What is correlation between two variables X and Y at a high level?
A standardized measure of the strength and direction of a linear relationship between X and Y.
How is Pearson correlation coefficient defined in terms of covariance?
ρ(X,Y) = Cov(X,Y) / (σ_X σ_Y), where σ_X and σ_Y are the standard deviations of X and Y.
What are the possible values of Pearson correlation?
Between −1 and 1 inclusive, where −1 is perfect negative linear, 0 is no linear correlation, and 1 is perfect positive linear.
What does ρ(X,Y) = 0 imply about X and Y?
There is no linear correlation; they may still be dependent in a nonlinear way.
Does high correlation imply that X causes Y?
No; correlation alone does not establish causality, only association.
What is spurious correlation?
An observed correlation between variables that arises from coincidence or common causes rather than a direct relationship.
What is a confounder in causal reasoning?
A variable that influences both the potential cause and the outcome, potentially creating a misleading association.
How can confounding lead to incorrect causal conclusions?
If not controlled, changes in the confounder may be mistaken for causal effects of the variable of interest.
Why is ‘correlation ≠ causation’ particularly important in ML contexts?
Models can capture patterns that are predictive but unstable or non-causal; deploying them can fail when underlying associations change.
What is rank-based (Spearman) correlation at a high level?
A correlation measure based on ranks of the data, capturing monotonic relationships (not just linear) and being more robust to outliers.
When might Spearman correlation be preferred over Pearson?
When relationships are monotonic but not linear, or when outliers and non-Normality make Pearson unreliable.
What is partial correlation?
The correlation between two variables after removing the linear effects of one or more other variables.
Why can partial correlation be more informative than raw correlation?
It helps isolate associations that are not explained by obvious third variables, though it still does not prove causality.
What is dependence in probability theory?
Any situation where the joint distribution of variables does not factor into the product of their marginals; knowing one gives information about the other.
Why is independence stronger than zero correlation?
Independence implies zero correlation for variables with finite variance, but zero correlation does not rule out nonlinear dependence.
What is mutual information (MI) at a high level?
A nonnegative measure of how much knowing one variable reduces uncertainty about another, capturing general dependence, not just linear.
Why is mutual information useful in feature selection?
It can detect nonlinear and non-monotonic relationships between features and targets.
What is the danger of selecting features solely based on correlation with the label?
You may pick many redundant or spurious features and inflate false discoveries due to multiple testing.

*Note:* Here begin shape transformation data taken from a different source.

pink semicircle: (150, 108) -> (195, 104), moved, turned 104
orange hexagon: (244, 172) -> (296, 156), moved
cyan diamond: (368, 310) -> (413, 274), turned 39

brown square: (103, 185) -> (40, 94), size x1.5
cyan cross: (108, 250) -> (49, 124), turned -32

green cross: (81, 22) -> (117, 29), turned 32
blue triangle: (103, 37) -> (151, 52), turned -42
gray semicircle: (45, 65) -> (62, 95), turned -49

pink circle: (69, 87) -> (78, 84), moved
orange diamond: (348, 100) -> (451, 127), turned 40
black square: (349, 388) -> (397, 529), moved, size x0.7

What is the difference between predictive and causal relationships?
Predictive relationships help forecast outcomes, while causal relationships describe how interventions on one variable would change another.
Why can a non-causal feature still be useful in ML?

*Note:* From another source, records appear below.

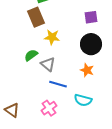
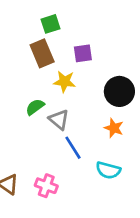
purple square: (91, 17) -> (83, 53), moved
blue line: (58, 84) -> (73, 148), turned 42
pink cross: (49, 108) -> (46, 186), moved, turned -35

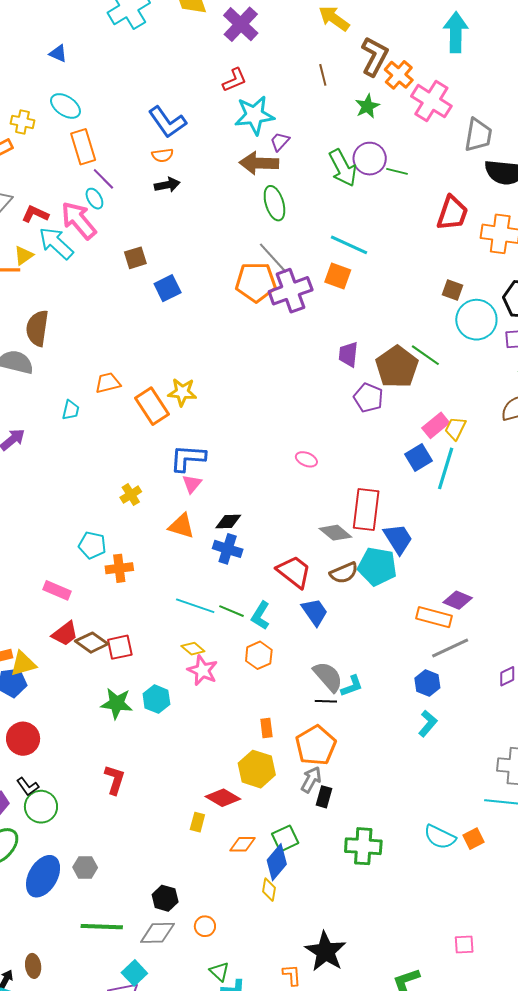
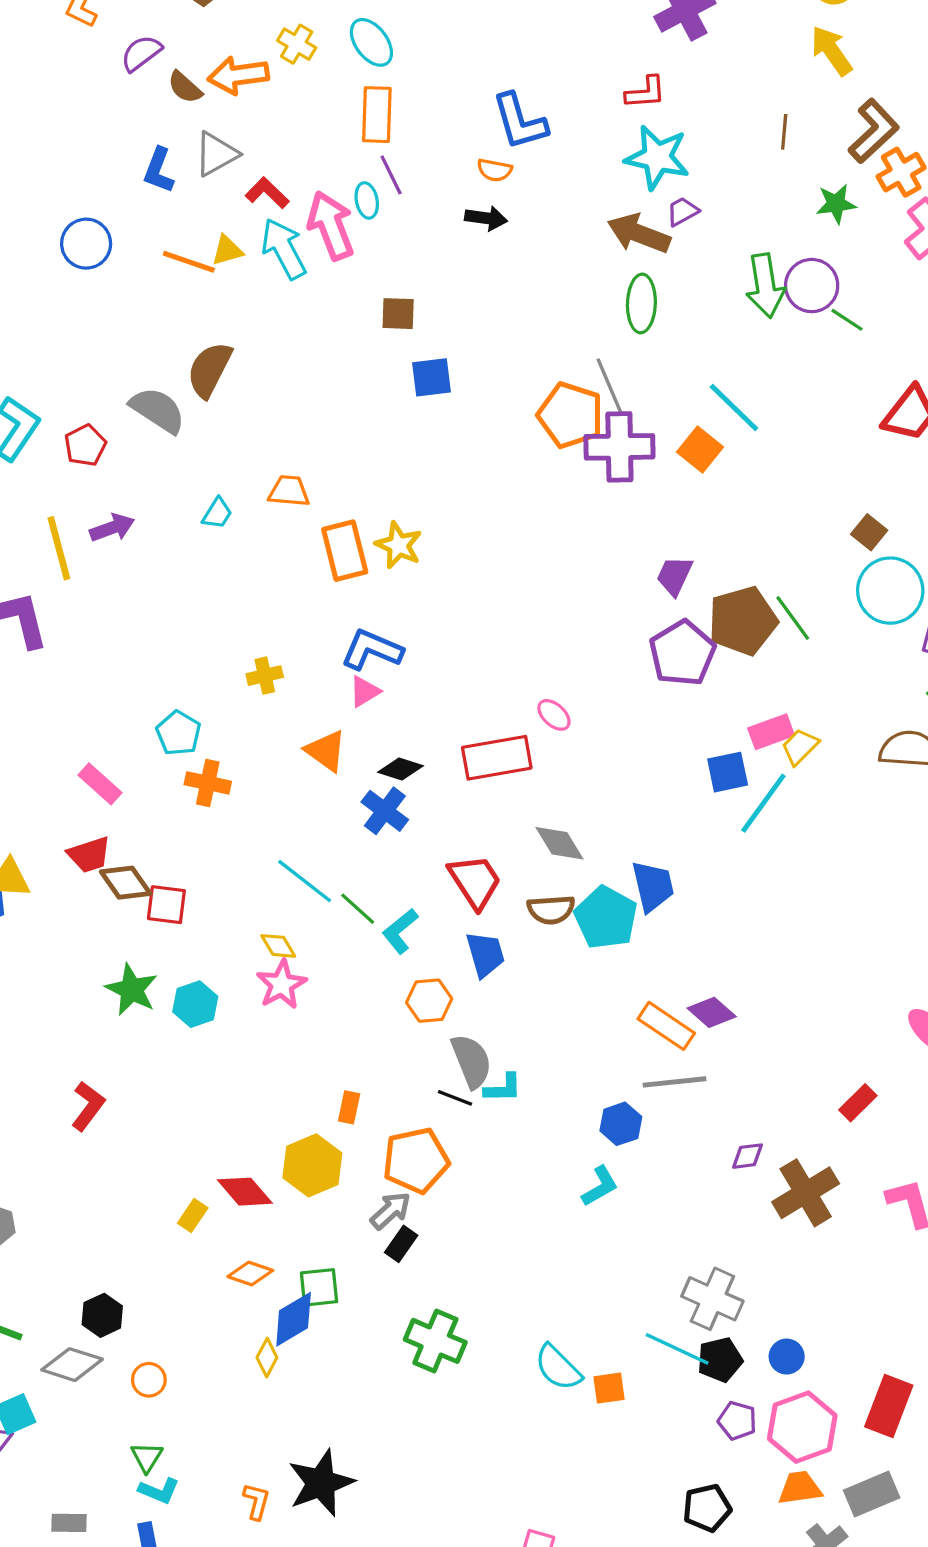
purple pentagon: (368, 398) -> (682, 653), size x1.4
red rectangle: (366, 510) -> (497, 758), moved, turned 54
orange hexagon: (259, 655) -> (429, 1001), moved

Even non-causal features can be strongly predictive if they are stable proxies or capture useful information about the outcome.
When can using non-causal features be dangerous?

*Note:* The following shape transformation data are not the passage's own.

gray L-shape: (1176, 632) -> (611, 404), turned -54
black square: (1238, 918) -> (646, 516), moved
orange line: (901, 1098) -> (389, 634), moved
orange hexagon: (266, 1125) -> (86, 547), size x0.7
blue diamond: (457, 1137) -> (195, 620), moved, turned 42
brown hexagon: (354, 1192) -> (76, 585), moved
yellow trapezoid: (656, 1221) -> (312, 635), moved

When underlying associations can change under new policies, environments, or behaviors, causing models to fail or behave unfairly.
What is a causal effect at a high level?
The difference in an outcome that would occur under one intervention versus another, holding everything else constant in a conceptual experiment.
What is the role of randomized experiments in discovering causal effects?
Random assignment breaks confounding, so differences in outcomes between groups can be interpreted as causal under reasonable assumptions.
Why are randomized experiments not always feasible?
They can be expensive, unethical, or logistically impossible in some settings.